年を重ねたせいか、6時くらいに目が覚めてしまう。
寝起きのスマホには東雲の写真が送られてきていた。

東雲。
「しののめ」と呼ぶことは中学の校歌で知っていたけれど、忘れてしまっていた。

知っているはずなのに忘れてしまっていることってある。

それは置いておいて、めちゃくちゃ良い感じの日の出の写真だった。
拡大してみたりして癒やされたから、そろそろ一日をはじめようと思う。






…あらら…


二度寝をしてしまった…。
心地良すぎる布団のせいにしたいところだけれど、これも自分で選んでしまった結果だ。
時間は8時をまわったところ。まぁそんなこともある…泣

9時から開くカフェに行きたい!と予定していたので、一息に用意を済ませて、11月1日にも着ていたお気に入りのふわもこ上着を羽織り、部屋を出る。


カフェ

カフェがあるのは河原町通。
バスのモチーフがおしゃれな「SCHOOL BUS COFFEE STOP KYOTO」。
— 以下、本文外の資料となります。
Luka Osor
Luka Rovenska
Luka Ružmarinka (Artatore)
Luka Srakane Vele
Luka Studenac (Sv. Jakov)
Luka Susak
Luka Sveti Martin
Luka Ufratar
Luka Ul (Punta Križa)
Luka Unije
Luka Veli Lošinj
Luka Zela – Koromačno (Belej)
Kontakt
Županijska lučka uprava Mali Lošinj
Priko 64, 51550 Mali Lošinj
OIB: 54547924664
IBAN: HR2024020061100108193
来るのはまだ二回目だけど、すっかりファンになってしまった。
どこが好きかと言われると、例えば、アイスカフェラテのカップにメッセージを書いてくれているところとか。もちろん他にも好きなところはあるけど、そんな、ちょっと気分が上がるような心遣いが嬉しいお店。

あと少し、の思い出も

京都店が開店5周年を迎えたそうで、限定グッズが当たるガチャガチャを回してみた。狙っていたバッジとステッカーのセットが当たって、心が小躍りしていた。

完全休養日だったのに、うっかり作業をしてしまった。
BGMで流れる、好きな系統の洋楽に耳を貸しつつ、作業をしたり、まったり本を読んだりしていたらあっという間に一時間と少し経ってしまった。
5周年を祝いたいお客さんたちが店先に列を作っていたので、ごちそうさまをして次の目的地へ。


阪急電車

阪急電車は、京都民の力強い味方である。

金券屋さんで株主優待券を買うと430円くらいで神戸三宮駅まで行くことができる。おかげで帰省のときには片道1000円くらい節約しまくっている。
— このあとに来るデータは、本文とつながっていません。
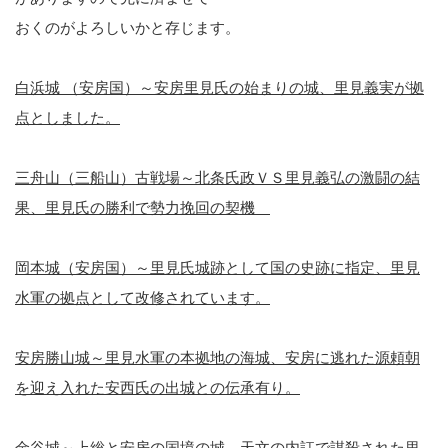
おくのがよろしいかと存じます。
白浜城 （安房国）～安房里見氏の始まりの城、里見義実が拠
点としました。
三舟山（三船山）古戦場～北条氏政ＶＳ里見義弘の激闘の結
果、里見氏の勝利で勢力挽回の契機
岡本城（安房国）～里見氏城跡として国の史跡に指定、里見
水軍の拠点として改修されています。
安房勝山城～里見水軍の本拠地の海城、安房に逃れた源頼朝
を迎え入れた安西氏の出城との伝承有り。
金谷城～上総と安房の国境の城、天文の内訌で謀殺された里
今日は、京都河原町駅から大阪梅田駅まで片道410円、往復820円の旅だ。
関係ないけど、「京都河原町駅」「大阪梅田駅」「神戸三宮駅」という駅名の付け方がなんか好き。
鉄道路線にはそんなに詳しくなくて、どこが好きとかはないけど、阪急になら好きという感情が生まれてしまっても良いかもな、とちょっと思っている。

好きな音楽をイヤホンに詰め込んで聞く選択肢①と、イヤホンを外して外部の音を聞く選択肢②の間で若干揺れ動いた結果、今日は②を選んだ。

先日大幸運のおかげでゲットできた斜線堂有紀さんの直筆サインが入った『本の背骨が最後に残る』を読む。『痛妃婚姻譚』を読んだけど、地獄のラブストーリーが、良い。

特急で45分。あっという間に着いた。


オムライス

大阪にある、10年以上愛してやまないオムライス。

基本的に何を食べてもおいしく感じられる幸せな舌を携えている自分だけれど、このオムライスは他のお店とは一線を画していて、本当にめちゃくちゃおいしい。

たまご丸」さんのオムライス。大盛り610円。
阪神百貨店地下1階スナックパークでいただける。

本当においしいものを前に太刀打ちできるほどの言葉はまだ持ち合わせていなくてとてももどかしいのだけれど、食べてみてほしい。


梅田新歩道橋

ストリートファニチャー(?)からの空

梅田では路上ライブしている人がたくさんいて、楽しい。
透き通った綺麗な声で歌う人、力強い歌で通行人にエネルギーをばらまく人、誰よりも楽しそうに歌い、笑顔を届ける人。

YouTubeでたまたま流れてきて良いな、と思っていた歌手の方が14時から路上ライブをするそうで、聞きに行った。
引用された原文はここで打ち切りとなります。